* **What is expected**: The answer must reproduce every record exactly, with all pictures omitted.

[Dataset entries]
┄┄┄┄┄┄

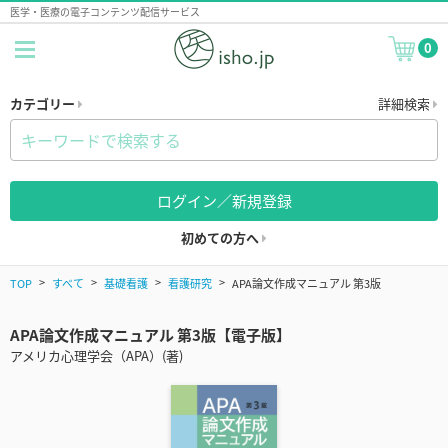
医学・医療の電子コンテンツ配信サービス
0
カテゴリー
詳細検索
ログイン／新規登録
初めての方へ
TOP
すべて
基礎看護
看護研究
APA論文作成マニュアル 第3版
APA論文作成マニュアル 第3版【電子版】
アメリカ心理学会（APA）(著)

┄┄┄┄┄┄

* **Exercise solution**:
医学・医療の電子コンテンツ配信サービス
0
カテゴリー
詳細検索
ログイン／新規登録
初めての方へ
TOP
すべて
基礎看護
看護研究
APA論文作成マニュアル 第3版
APA論文作成マニュアル 第3版【電子版】
アメリカ心理学会（APA）(著)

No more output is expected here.